TASK PROMPT –
From the line containing "Uterotónicos en Anestesiología" down to the line containing "predicción de riesgos, medicina" in the records below, reproduce every line exactly, ends included, and omit all others.

RECORDS SUPPLIED –
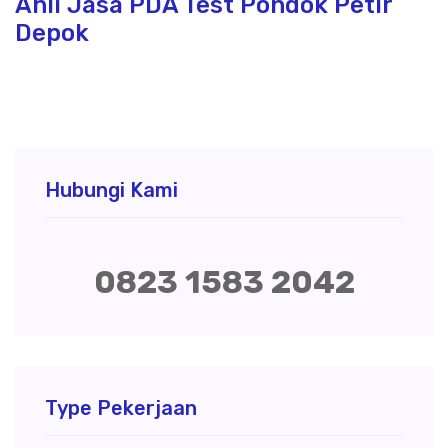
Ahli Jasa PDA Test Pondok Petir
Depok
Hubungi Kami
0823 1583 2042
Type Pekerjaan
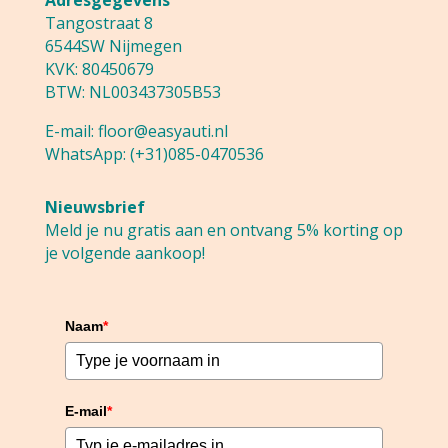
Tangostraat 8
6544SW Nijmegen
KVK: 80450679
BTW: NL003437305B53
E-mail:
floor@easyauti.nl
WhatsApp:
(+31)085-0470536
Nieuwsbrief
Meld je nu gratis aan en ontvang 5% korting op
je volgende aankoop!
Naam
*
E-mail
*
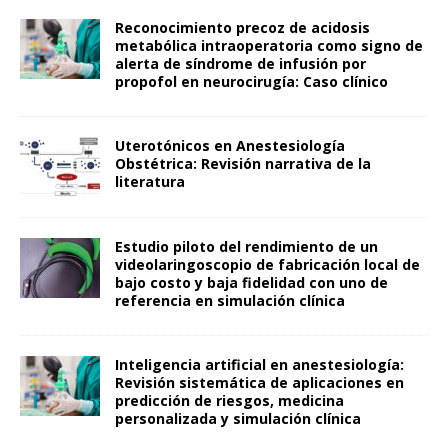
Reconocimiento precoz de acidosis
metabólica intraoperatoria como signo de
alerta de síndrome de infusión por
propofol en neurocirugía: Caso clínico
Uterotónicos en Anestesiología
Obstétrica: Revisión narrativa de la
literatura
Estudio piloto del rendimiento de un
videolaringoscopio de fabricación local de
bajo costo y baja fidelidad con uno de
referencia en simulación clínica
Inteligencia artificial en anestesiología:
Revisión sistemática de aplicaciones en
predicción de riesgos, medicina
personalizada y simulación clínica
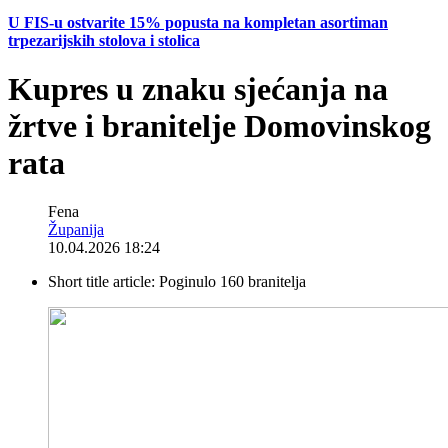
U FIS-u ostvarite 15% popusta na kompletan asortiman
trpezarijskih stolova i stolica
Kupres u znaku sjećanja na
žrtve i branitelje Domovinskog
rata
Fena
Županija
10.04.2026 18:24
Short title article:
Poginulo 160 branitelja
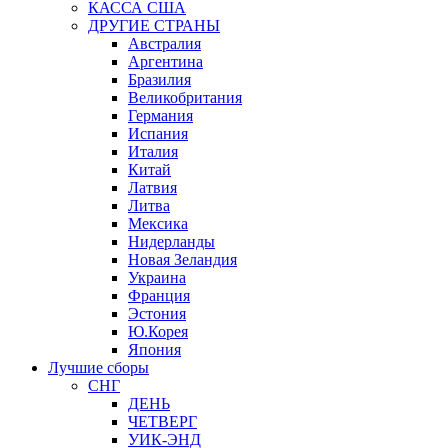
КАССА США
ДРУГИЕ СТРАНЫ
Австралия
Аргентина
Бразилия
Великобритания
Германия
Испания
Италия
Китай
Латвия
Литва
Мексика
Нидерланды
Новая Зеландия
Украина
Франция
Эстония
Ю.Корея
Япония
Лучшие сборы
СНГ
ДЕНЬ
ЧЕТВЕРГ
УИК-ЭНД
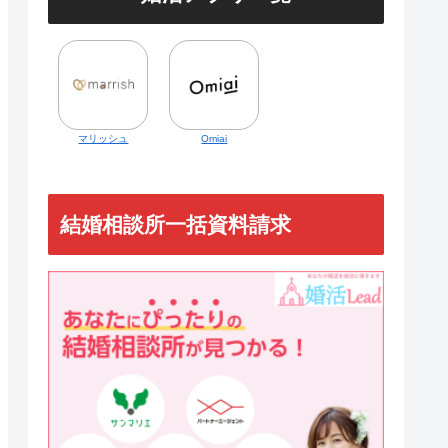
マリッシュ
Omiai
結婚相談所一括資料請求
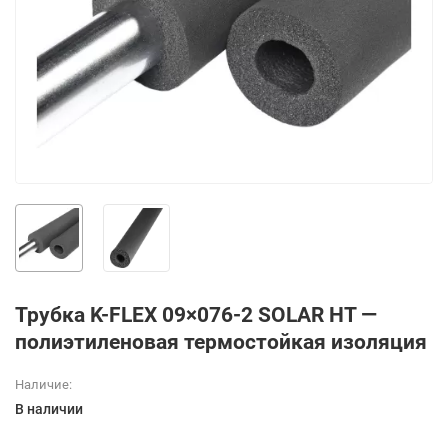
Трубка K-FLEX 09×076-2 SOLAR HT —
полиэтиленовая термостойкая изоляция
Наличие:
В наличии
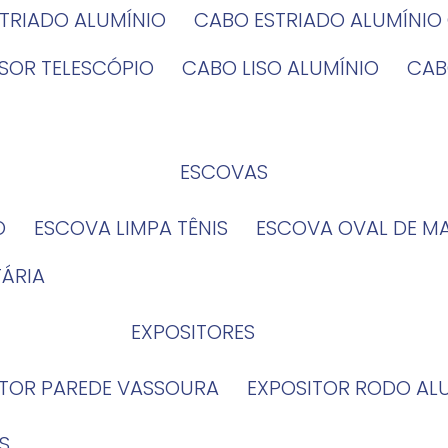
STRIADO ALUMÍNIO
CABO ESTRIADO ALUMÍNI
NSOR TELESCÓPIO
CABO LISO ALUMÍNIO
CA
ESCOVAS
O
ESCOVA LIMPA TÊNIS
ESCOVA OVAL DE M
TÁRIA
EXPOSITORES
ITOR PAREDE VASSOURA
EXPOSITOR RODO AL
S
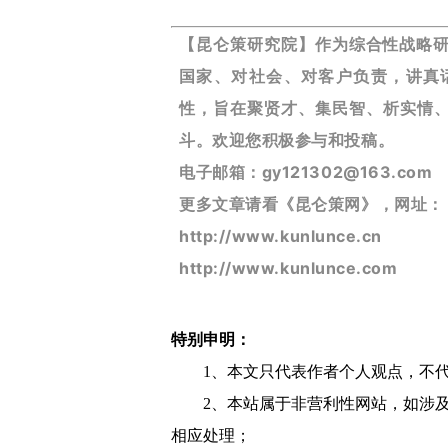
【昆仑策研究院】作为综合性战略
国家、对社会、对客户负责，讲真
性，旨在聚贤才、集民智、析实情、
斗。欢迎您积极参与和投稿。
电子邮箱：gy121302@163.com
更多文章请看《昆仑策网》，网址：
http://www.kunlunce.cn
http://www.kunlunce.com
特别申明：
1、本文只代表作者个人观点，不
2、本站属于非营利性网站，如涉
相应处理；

--

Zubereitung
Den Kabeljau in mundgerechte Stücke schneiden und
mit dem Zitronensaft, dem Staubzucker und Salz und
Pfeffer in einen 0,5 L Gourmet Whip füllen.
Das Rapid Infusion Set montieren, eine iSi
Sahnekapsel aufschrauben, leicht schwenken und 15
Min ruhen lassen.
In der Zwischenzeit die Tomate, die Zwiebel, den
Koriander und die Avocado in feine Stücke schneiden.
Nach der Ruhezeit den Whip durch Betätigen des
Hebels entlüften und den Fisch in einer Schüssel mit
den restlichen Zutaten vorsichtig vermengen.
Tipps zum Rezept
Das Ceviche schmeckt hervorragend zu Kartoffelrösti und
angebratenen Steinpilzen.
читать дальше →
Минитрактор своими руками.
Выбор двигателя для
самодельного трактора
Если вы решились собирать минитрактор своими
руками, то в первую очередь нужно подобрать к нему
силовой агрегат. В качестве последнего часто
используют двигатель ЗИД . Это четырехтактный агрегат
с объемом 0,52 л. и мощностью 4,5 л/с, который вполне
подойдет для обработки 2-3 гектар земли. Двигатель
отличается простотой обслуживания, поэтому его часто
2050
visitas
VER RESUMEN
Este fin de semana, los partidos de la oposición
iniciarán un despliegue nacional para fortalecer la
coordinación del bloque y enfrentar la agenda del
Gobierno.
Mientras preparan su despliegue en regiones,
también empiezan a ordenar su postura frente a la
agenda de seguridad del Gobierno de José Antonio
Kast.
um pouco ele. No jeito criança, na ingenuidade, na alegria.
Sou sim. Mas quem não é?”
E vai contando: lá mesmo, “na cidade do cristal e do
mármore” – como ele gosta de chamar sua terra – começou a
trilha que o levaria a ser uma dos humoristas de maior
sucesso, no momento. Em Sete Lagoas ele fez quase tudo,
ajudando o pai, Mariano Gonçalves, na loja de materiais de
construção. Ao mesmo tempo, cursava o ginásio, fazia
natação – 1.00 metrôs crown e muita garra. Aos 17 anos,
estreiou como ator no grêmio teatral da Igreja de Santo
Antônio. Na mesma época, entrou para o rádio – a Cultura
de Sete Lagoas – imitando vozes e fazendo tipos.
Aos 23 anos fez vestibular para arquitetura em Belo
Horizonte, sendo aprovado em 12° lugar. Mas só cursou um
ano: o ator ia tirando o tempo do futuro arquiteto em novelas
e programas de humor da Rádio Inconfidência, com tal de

YOUR RESPONSE –
Uterotónicos en Anestesiología
Obstétrica: Revisión narrativa de la
literatura
Estudio piloto del rendimiento de un
videolaringoscopio de fabricación local de
bajo costo y baja fidelidad con uno de
referencia en simulación clínica
Inteligencia artificial en anestesiología:
Revisión sistemática de aplicaciones en
predicción de riesgos, medicina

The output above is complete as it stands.